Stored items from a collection
BEGIN
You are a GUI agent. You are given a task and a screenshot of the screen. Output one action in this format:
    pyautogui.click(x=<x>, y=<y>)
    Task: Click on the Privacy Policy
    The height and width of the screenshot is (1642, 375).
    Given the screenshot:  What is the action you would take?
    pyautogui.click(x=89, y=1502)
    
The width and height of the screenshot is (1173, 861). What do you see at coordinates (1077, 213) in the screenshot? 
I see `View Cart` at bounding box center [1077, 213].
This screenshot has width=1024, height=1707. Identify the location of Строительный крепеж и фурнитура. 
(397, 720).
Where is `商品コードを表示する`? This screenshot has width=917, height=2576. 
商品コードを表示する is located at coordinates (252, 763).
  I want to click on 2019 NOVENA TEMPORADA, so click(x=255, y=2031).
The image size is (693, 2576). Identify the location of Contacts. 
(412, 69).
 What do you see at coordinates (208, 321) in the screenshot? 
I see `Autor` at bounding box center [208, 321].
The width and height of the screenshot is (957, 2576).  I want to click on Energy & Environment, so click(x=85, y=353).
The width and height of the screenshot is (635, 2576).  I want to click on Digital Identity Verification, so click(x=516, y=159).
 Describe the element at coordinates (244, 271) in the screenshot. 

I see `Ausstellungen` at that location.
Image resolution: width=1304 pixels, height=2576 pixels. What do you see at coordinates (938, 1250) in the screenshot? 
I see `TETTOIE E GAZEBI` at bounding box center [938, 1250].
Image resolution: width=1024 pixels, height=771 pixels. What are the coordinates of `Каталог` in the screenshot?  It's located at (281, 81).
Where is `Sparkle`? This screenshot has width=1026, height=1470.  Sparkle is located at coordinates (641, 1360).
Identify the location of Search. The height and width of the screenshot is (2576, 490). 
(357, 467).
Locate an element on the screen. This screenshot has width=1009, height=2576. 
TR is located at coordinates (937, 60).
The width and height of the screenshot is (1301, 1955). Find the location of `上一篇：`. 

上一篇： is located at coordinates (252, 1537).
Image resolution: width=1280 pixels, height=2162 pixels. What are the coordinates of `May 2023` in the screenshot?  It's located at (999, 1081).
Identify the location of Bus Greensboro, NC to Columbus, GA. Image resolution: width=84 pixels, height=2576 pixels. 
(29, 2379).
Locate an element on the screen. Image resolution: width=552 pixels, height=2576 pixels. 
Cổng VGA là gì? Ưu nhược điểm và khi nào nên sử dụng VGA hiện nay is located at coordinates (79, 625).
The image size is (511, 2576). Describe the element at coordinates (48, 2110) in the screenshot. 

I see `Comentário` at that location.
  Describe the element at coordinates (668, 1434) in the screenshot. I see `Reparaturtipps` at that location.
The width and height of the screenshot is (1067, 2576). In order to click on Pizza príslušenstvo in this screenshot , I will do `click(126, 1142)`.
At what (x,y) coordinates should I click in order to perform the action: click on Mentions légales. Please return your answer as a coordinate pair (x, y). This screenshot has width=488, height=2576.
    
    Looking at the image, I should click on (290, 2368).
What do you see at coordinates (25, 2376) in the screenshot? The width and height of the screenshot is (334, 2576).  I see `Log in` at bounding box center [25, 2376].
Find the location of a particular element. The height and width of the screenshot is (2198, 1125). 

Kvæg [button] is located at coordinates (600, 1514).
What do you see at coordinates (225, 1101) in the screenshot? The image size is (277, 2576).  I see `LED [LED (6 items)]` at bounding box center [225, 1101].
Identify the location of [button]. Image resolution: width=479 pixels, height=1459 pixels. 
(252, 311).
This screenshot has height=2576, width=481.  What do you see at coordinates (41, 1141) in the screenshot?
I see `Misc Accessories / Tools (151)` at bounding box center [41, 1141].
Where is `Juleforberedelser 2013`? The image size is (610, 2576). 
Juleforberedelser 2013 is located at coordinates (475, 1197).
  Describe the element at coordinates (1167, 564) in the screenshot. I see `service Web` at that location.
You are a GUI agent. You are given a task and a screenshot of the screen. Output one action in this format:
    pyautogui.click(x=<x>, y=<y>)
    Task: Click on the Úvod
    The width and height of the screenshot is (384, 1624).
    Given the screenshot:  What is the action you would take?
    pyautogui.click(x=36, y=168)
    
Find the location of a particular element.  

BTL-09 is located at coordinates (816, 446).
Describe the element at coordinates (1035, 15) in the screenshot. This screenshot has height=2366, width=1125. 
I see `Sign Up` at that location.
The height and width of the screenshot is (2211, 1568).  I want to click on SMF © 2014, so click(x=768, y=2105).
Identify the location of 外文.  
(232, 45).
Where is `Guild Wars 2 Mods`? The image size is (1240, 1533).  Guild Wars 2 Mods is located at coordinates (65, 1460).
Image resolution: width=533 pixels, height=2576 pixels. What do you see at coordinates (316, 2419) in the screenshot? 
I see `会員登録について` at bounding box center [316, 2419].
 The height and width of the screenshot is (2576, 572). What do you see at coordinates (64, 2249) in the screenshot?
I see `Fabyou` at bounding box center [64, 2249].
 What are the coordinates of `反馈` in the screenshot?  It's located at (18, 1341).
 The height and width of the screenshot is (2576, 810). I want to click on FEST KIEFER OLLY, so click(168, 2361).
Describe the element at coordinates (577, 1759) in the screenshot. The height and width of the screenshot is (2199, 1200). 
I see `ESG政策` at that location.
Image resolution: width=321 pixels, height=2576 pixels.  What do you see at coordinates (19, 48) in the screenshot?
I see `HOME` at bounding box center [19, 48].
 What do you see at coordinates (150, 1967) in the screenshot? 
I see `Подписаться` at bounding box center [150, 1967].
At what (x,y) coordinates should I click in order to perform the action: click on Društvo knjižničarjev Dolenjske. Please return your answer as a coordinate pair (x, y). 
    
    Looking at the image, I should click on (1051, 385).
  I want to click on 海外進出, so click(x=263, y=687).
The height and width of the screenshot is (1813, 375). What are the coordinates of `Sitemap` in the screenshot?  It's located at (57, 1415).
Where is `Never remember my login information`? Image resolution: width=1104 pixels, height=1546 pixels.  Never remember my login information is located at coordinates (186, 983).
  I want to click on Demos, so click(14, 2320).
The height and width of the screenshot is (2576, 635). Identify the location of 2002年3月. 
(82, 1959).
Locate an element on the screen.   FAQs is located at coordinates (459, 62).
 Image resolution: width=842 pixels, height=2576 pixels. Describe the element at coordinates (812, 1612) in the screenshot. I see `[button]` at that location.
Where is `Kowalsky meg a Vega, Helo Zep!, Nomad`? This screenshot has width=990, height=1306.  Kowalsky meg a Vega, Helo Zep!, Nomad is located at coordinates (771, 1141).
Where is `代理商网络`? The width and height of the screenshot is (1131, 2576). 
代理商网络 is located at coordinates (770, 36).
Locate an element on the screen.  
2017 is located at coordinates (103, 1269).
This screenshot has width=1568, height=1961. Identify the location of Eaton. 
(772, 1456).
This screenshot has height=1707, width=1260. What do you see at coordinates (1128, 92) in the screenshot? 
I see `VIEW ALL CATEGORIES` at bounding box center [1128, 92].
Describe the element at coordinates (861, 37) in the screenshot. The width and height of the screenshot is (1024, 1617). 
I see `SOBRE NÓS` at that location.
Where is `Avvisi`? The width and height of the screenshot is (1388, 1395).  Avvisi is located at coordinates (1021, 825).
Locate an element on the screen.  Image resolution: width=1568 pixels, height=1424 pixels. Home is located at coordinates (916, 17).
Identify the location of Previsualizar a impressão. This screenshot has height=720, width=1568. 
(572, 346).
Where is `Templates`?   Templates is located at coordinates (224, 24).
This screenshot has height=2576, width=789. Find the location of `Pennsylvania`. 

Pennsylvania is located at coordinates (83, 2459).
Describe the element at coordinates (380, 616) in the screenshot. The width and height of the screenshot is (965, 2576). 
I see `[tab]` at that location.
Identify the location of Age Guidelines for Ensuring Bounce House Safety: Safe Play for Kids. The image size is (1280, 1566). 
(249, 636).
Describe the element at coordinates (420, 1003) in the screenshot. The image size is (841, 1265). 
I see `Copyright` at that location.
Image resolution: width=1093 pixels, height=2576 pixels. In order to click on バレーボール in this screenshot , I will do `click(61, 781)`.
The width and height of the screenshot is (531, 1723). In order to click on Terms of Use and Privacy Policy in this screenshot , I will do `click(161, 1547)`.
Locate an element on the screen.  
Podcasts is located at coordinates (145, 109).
END
* _Problem description_:
Print each line, exactly as written, from the one that contains "Identify the location of Previsualizar" to the end of the data above, with both end lines included and nothing else.

* _Output_:
Identify the location of Previsualizar a impressão. This screenshot has height=720, width=1568. 
(572, 346).
Where is `Templates`?   Templates is located at coordinates (224, 24).
This screenshot has height=2576, width=789. Find the location of `Pennsylvania`. 

Pennsylvania is located at coordinates (83, 2459).
Describe the element at coordinates (380, 616) in the screenshot. The width and height of the screenshot is (965, 2576). 
I see `[tab]` at that location.
Identify the location of Age Guidelines for Ensuring Bounce House Safety: Safe Play for Kids. The image size is (1280, 1566). 
(249, 636).
Describe the element at coordinates (420, 1003) in the screenshot. The image size is (841, 1265). 
I see `Copyright` at that location.
Image resolution: width=1093 pixels, height=2576 pixels. In order to click on バレーボール in this screenshot , I will do `click(61, 781)`.
The width and height of the screenshot is (531, 1723). In order to click on Terms of Use and Privacy Policy in this screenshot , I will do `click(161, 1547)`.
Locate an element on the screen.  
Podcasts is located at coordinates (145, 109).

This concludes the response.